All positive results obtained in Ag Rapid FIA were for samples with CT of 17-28 and false negative Ag Rapid FIA in CT of 26-39. We observed that sensitivity of Ag Rapid FIA depended on the CT value of RT PCR for SARS-CoV-2 positive samples (Table 1).
Table 1
Ag Rapid FIA test results stratified by the cycle threshold (CT) value in SARS-CoV-2 RT-PCR
| CT value in RT-PCR test | N | Positive Ag Rapid FIA | Negative Ag Rapid FIA | Sensitivity of Ag Rapid FIA (%) |
|---|---|---|---|---|
| ≤ 22 | 20 | 16 | 4 | 80 |
| 23–32 | 62 | 32 | 30 | 52 |
| 33–40 | 79 | 21 | 58 | 27 |
| ≤ 40 | 161 | 69 | 92 | 42 |
| ≤ 32 | 82 | 48 | 34 | 58 |
It has been noted by laboratory technicians that using two drops of assay buffer was not always sufficient to complete the test with the result stated as “no sample or insufficient sample volume”. In the subset of tests, the results were read according to the instructions after 10 min and after a further 10 min, extending the incubation. It did not change the negative results.
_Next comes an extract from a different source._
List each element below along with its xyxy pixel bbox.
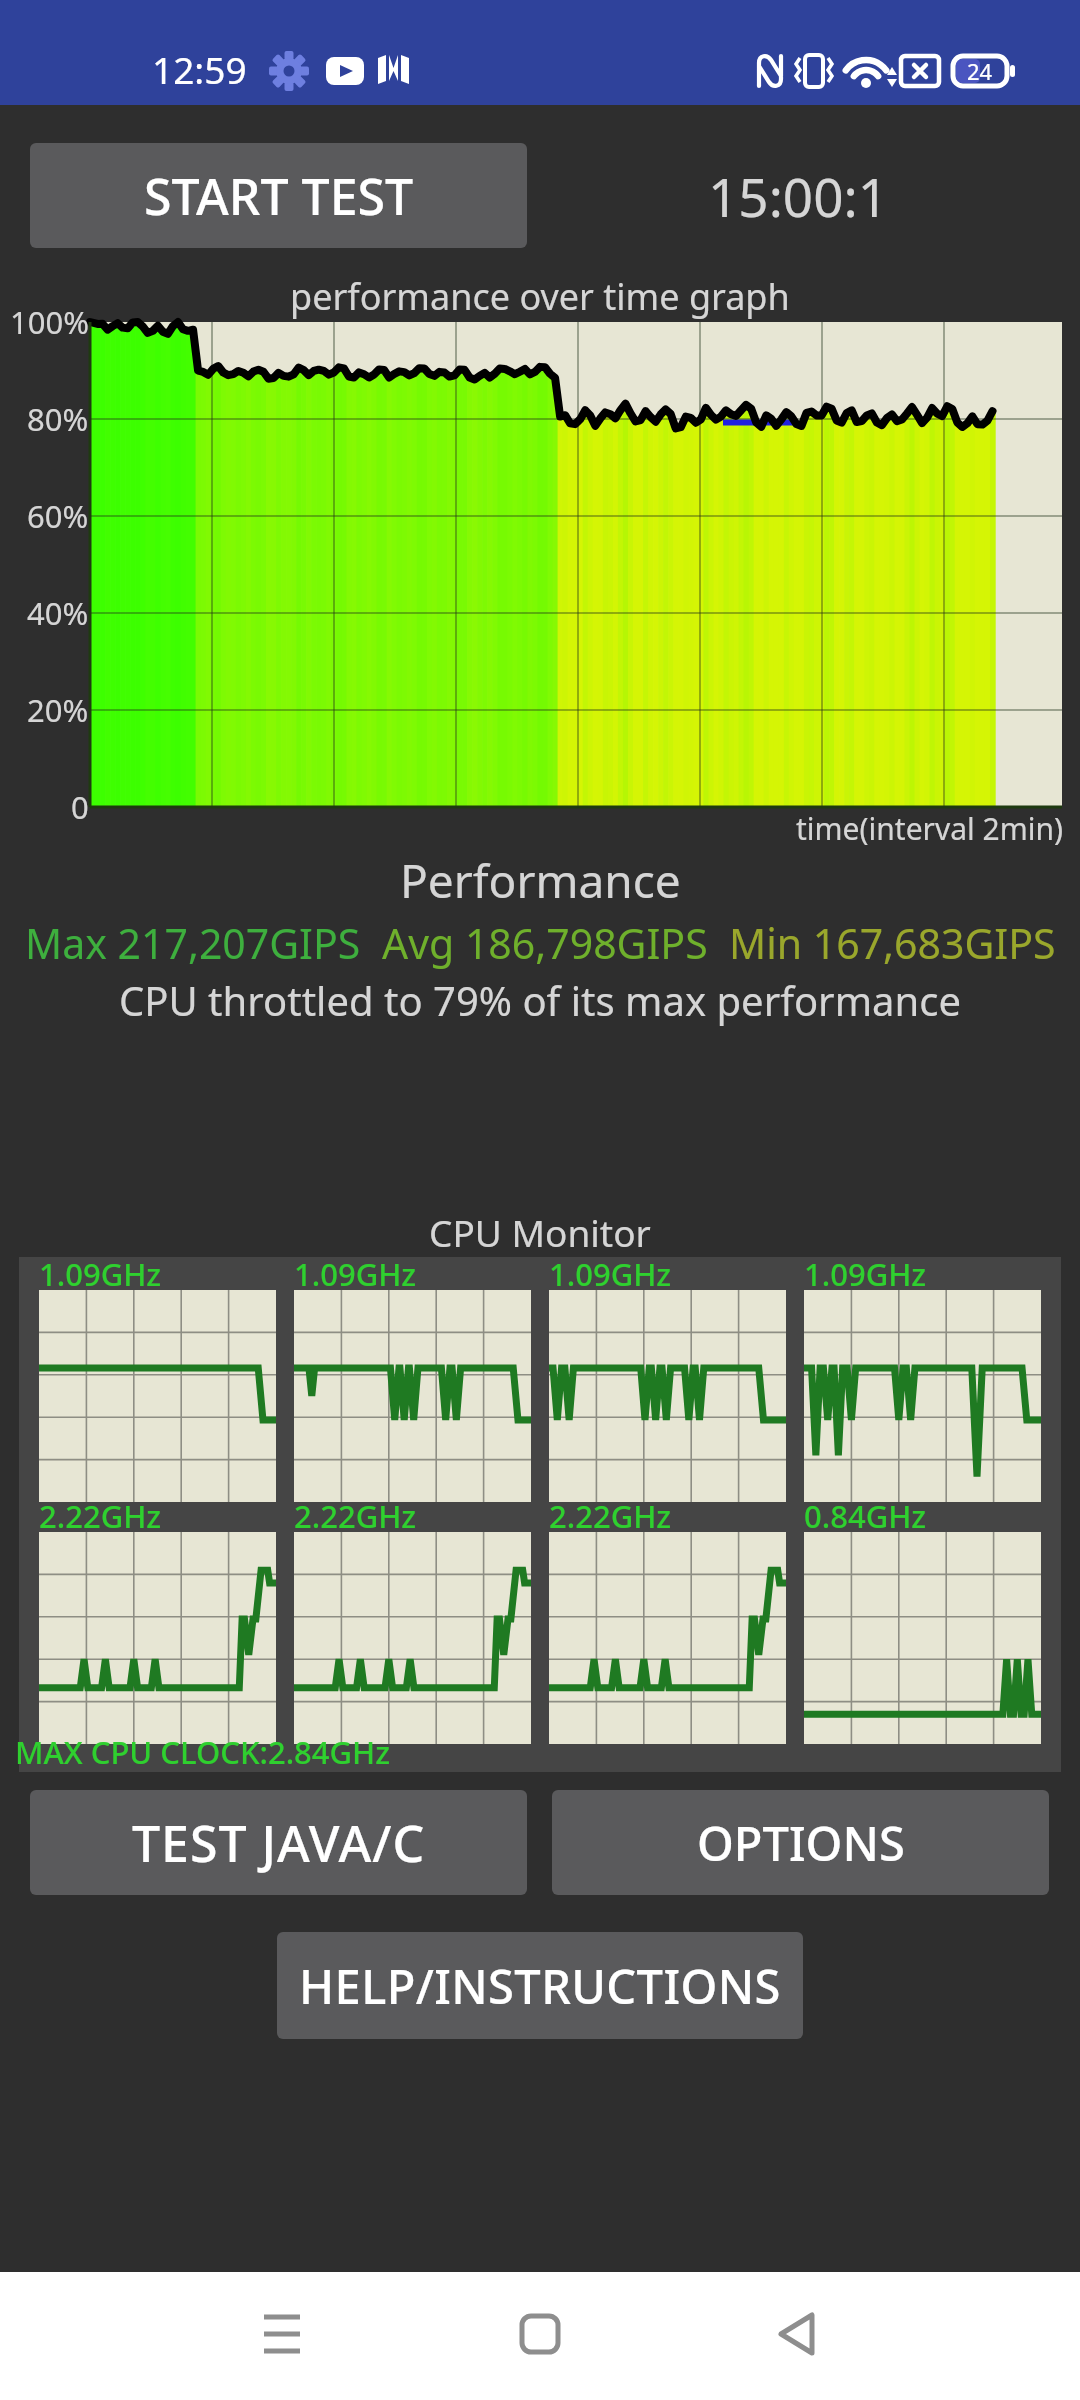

In concordance with other studies, we found that point-of-care antigen tests have a lower sensitivity and similar specificity for detecting SARS-CoV-2 compared to RT-PCR tests. A recent literature review found that antigen test sensitivity varied from 0% to 94% across published studies with the average sensitivity of 56.2% (95% CI: 29.5–79.8%) and average specificity of 99.5% (95% CI: 98.1–99.9%) [9]. In our study the overall sensitivity for the tested Ag Rapid FIA test was 40%, thus not acceptable for its routine use for laboratory diagnosis of the SARS-CoV-2 infection. At the same time our results suggest that this test could be utilized in the group of patients with the highest titre of the SARS-CoV-2 virus in the upper respiratory tract, therefore with the higher infectivity [10]. Taking into account its current availability and short time to receive the result it is possible to use this test for immediate identification and isolation of the most infectious patients in specific settings e.g. at emergency departments, schools or nursing home facilities. We advise to interpret a positive Ag Rapid FIA as a potential SARS-CoV-2 infection requiring further confirmation with RT-PCR. On the contrary, a negative Ag Rapid FIA should be interpreted as inconclusive.